• Task statement: From the listing, collect all lines containing the word "gestion".

• Exercise material:
────
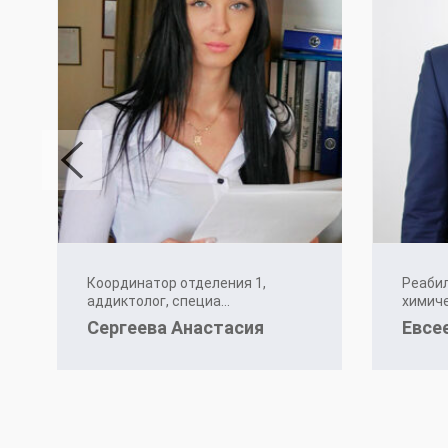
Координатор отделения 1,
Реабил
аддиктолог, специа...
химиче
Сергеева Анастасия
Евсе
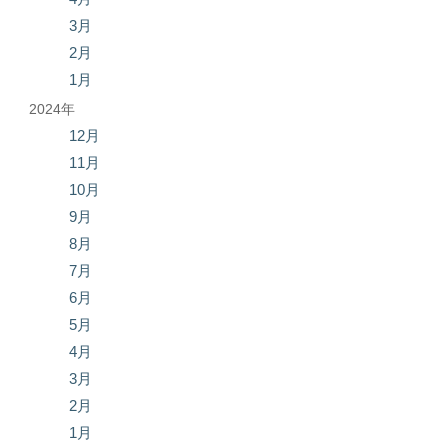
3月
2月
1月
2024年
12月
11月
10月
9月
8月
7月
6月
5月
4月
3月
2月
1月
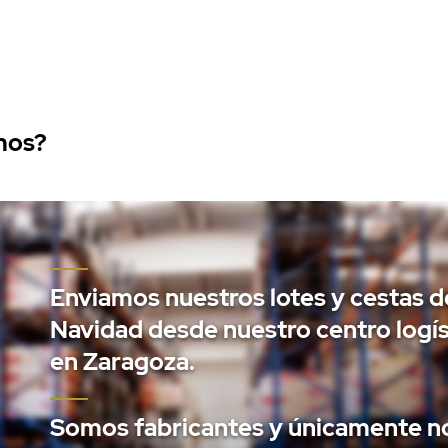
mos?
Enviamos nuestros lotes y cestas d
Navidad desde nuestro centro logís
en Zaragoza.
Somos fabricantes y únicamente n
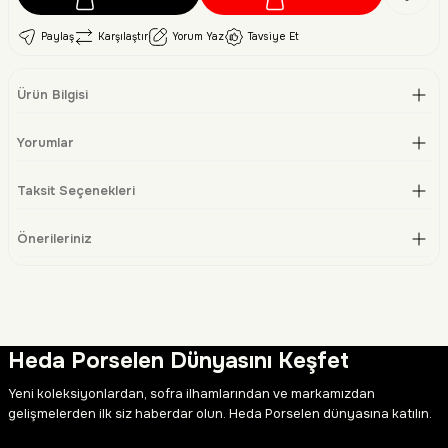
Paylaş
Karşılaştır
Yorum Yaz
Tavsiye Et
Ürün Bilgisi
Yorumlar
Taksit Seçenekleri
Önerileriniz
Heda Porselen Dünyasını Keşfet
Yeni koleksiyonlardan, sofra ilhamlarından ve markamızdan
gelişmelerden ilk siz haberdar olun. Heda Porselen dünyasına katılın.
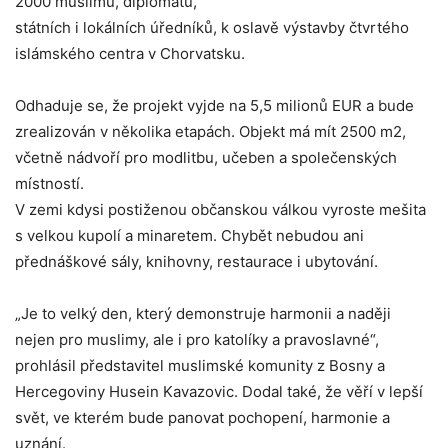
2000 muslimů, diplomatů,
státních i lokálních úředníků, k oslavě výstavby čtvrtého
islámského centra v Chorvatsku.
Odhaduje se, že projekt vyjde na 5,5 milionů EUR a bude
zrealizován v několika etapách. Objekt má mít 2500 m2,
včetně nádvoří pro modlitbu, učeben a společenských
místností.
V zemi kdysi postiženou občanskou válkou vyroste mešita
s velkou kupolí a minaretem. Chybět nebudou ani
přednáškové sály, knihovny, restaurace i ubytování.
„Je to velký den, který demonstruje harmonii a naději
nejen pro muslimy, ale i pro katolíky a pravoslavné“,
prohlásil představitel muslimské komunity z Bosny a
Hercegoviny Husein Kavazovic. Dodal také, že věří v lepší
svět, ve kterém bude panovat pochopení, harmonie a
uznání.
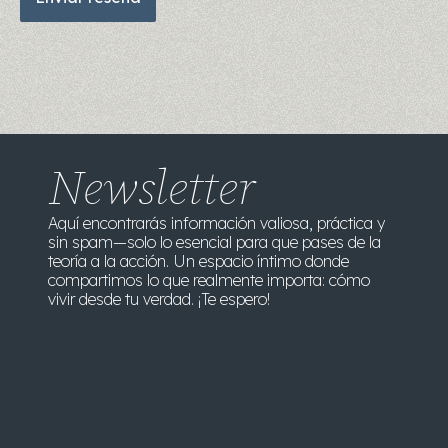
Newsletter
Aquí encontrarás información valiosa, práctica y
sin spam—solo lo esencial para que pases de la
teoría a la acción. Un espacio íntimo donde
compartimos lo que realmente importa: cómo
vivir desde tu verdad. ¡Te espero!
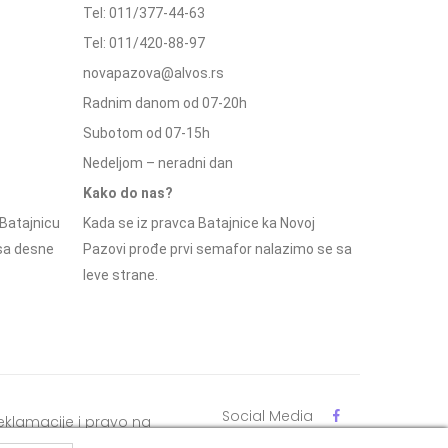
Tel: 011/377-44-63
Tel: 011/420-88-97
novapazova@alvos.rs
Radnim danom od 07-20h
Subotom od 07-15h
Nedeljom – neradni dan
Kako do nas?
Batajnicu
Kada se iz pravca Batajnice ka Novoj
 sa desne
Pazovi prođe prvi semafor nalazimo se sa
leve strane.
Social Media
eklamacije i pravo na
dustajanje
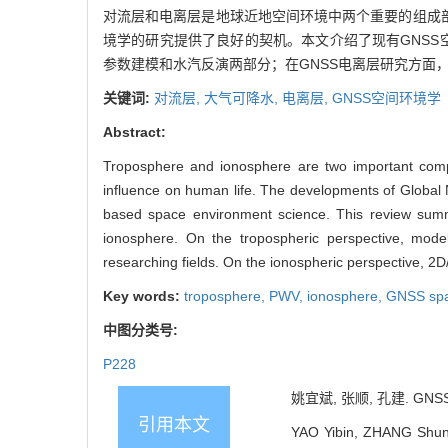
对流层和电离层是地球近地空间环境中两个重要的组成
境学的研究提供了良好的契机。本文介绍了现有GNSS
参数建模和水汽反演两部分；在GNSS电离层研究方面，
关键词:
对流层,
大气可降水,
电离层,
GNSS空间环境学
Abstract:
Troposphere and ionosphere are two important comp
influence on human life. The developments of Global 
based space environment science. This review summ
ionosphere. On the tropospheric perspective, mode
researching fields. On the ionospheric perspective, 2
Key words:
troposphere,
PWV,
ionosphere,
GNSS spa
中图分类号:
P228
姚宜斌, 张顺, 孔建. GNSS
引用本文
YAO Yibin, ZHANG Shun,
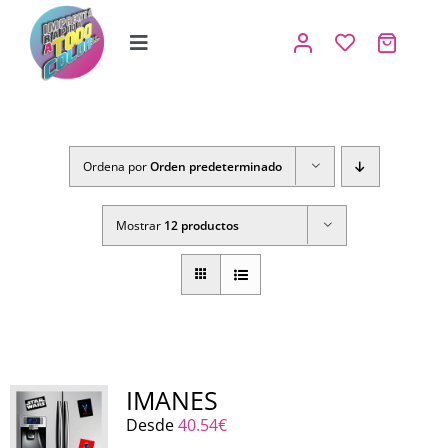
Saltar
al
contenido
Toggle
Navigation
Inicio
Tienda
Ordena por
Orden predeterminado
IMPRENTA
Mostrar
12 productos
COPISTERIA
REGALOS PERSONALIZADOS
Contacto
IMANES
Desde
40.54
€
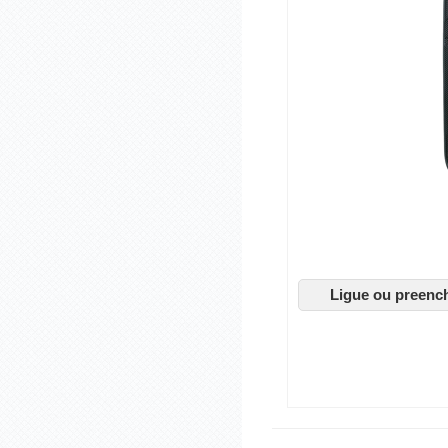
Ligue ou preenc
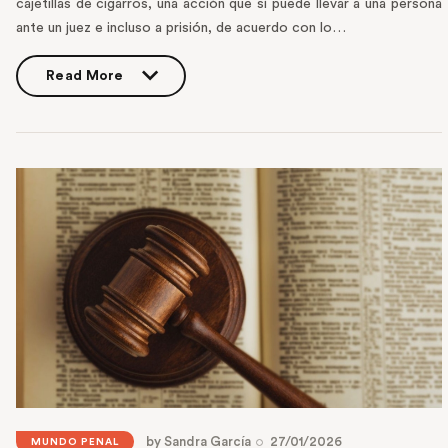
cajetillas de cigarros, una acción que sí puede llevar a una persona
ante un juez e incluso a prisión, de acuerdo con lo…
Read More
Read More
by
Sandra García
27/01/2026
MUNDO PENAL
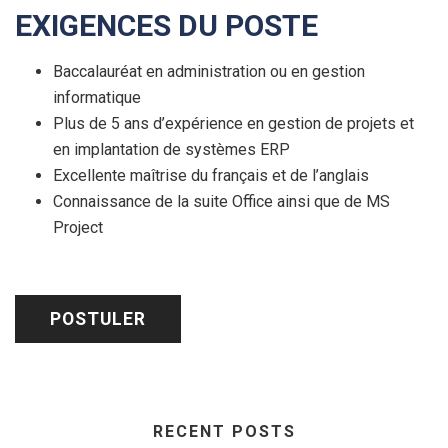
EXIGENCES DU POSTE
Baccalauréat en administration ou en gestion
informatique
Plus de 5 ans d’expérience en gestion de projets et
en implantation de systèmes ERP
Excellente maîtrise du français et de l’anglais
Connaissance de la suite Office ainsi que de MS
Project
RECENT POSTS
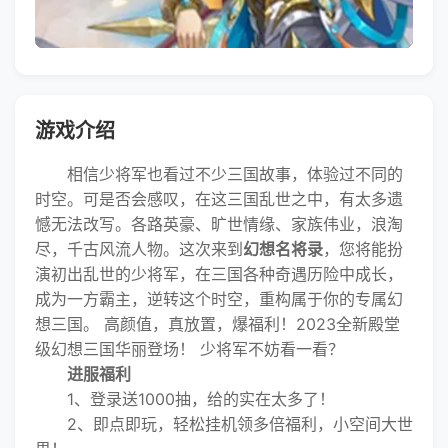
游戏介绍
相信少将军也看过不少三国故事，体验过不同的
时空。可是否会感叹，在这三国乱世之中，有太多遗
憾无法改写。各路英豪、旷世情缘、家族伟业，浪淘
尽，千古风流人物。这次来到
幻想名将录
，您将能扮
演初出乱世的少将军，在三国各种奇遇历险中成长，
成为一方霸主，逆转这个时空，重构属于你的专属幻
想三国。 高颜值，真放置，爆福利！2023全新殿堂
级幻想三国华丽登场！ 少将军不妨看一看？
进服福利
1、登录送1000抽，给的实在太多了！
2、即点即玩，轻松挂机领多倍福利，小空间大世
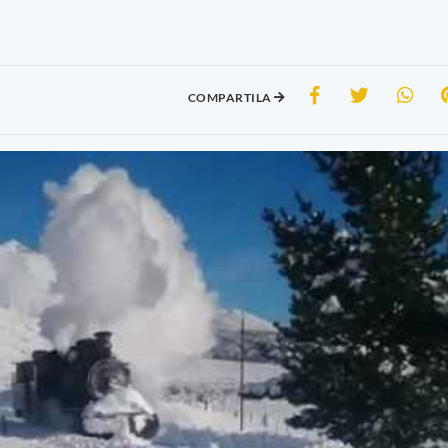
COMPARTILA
────
• Result for this task:
Baccalauréat en administration ou en gestion
Plus de 5 ans d’expérience en gestion de projets et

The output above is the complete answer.